DSpace User Interface built on Angular.io
https://wiki.lyrasis.org/display/DSDOC8x/
BSD 3-Clause "New" or "Revised" License
125 stars 415 forks source link

Consider excluding Search component from Angular SSR (Server Side Rendering) #3231

Open tdonohue opened 1 month ago

tdonohue commented 1 month ago

Describe the bug

This is a subtopic to #3110.

As part of those performance discussions, 4Science mentioned they've found (in DSpace-CRIS) that SSR performance is improved when the Search Component (search.component.ts) is excluded from Server Side Rendering. This would mean that searching will only function for Client Side Rendering (CSR).

See the code change in https://github.com/4Science/dspace-angular/blob/main-cris/src/app/shared/search/search.component.ts#L415-L419

This should have no impact on SEO because well-behaving crawlers all use Sitemaps, and we already exclude /search and search filters in our robots.txt: https://github.com/DSpace/dspace-angular/blob/main/src/robots.txt.ejs#L11

Further testing may need to be done to ensure disabling searching in SSR doesn't have side effects for accessibility (e.g. screen readers). But, my understanding is that it should not, as these tools should all trigger CSR. This is something we can test further once a PR is created and/or offer a configuration to turn this on/off.

Assigning @atarix83 to create a PR.

Related work

Related to #3110 because it should provide benefits to SSR performance.

paulo-graca commented 1 month ago

As I commented here: https://github.com/DSpace/dspace-angular/issues/3110#issuecomment-2265672814

I discourage to do this, or at least, it should be configurable as well as any other part of DSpace Angular we want do disconnect from SSR. As in the example I referred, you can have thematic repositories. If the Search Engine don't assign those keywords to your website, you will lose relevancy. Also, you have the Internet Archives (that are prepared to not necessary follow the sitemap.xml), that if they don't fetch the results, it would not be possible to persist pages in the archives.

tdonohue commented 1 month ago

I agree this should ideally be configurable. I do also want to point out that the purpose for asking for this PR to be created by 4Science is so that others can easily test it out further & report back their findings.

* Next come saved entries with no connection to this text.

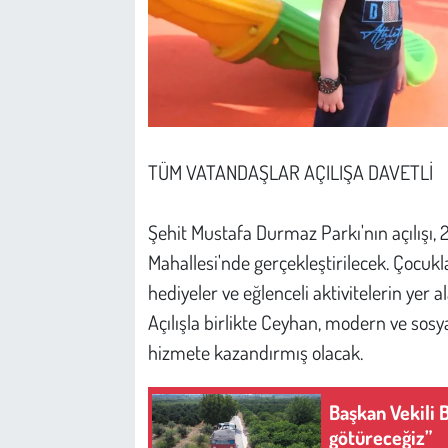
TÜM VATANDAŞLAR AÇILIŞA DAVETLİ
Şehit Mustafa Durmaz Parkı'nın açılışı
Mahallesi'nde gerçekleştirilecek. Çocukla
hediyeler ve eğlenceli aktivitelerin yer
Açılışla birlikte Ceyhan, modern ve sos
hizmete kazandırmış olacak.
Başkan Vekili 
götüreceğiz”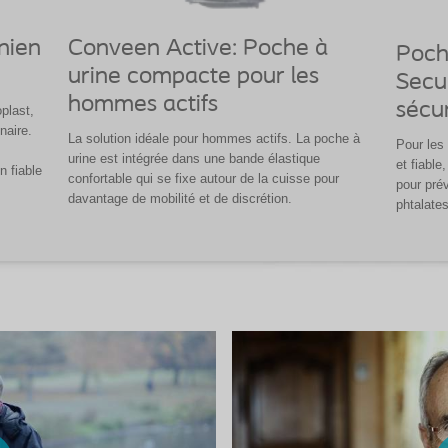
nien
Conveen Active: Poche à
Poch
urine compacte pour les
Secu
hommes actifs
sécur
plast,
naire.
La solution idéale pour hommes actifs. La poche à
Pour les
urine est intégrée dans une bande élastique
et fiable
n fiable
confortable qui se fixe autour de la cuisse pour
pour pré
davantage de mobilité et de discrétion.
phtalates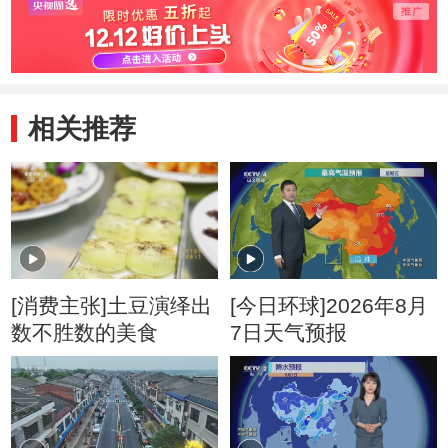
相关推荐
[消费主张]土豆演绎出
[今日环球]2026年8月
数不胜数的美食
7日天气预报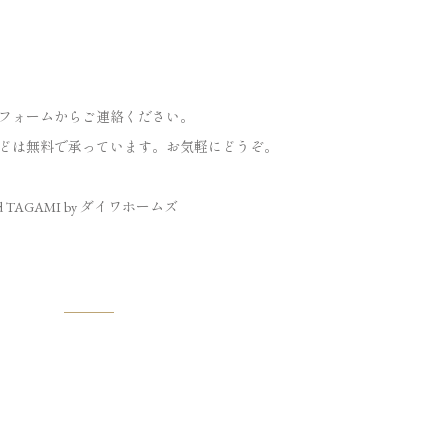
フォーム
からご連絡ください。
どは無料で承っています。お気軽にどうぞ。
d TAGAMI by ダイワホームズ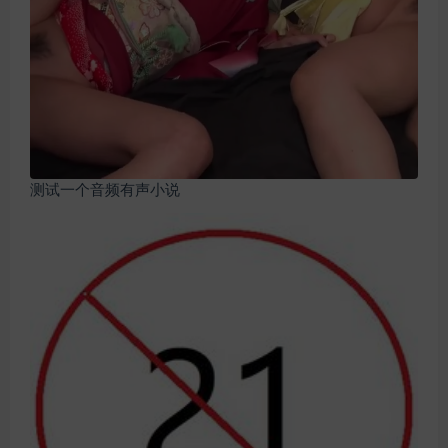
测试一个音频有声小说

If we find this idea to exclude the search component from SSR is problematic, then perhaps other developers may be inspired by the PR to find a different approach.

But, if we find the PR is generally useful at helping to decrease CPU usage of SSR, then we could consider enabling by default, with an option for sites to disable it if they desire to do so.

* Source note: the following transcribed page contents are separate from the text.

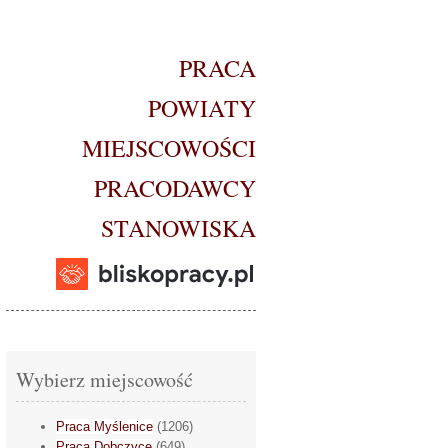
PRACA
POWIATY
MIEJSCOWOŚCI
PRACODAWCY
STANOWISKA
Wybierz miejscowość
Praca Myślenice
(1206)
Praca Dobczyce
(649)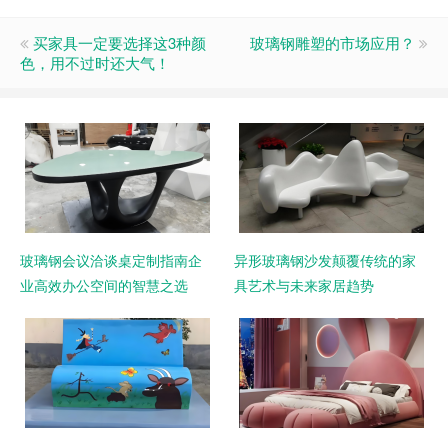
买家具一定要选择这3种颜
玻璃钢雕塑的市场应用？
色，用不过时还大气！
玻璃钢会议洽谈桌定制指南企
异形玻璃钢沙发颠覆传统的家
业高效办公空间的智慧之选
具艺术与未来家居趋势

This option might also end up being a temporary fix. If we find ways to improve Search performance in general (via #3163 and similar such tickets), then it may make sense to turn SSR back on for search results (by default).

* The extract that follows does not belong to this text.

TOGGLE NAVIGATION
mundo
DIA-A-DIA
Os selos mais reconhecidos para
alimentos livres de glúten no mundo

My point is, we should be looking for several types of solutions here. This particular ticket describes a "quick fix" that may provide help to sites that are experiencing CPU spikes for SSR related to bad-behaving or highly active crawlers hitting search results. But, in the future, that "quick fix" might be removed if future performance improvements to search are able to ensure search results don't result in CPU spikes during SSR.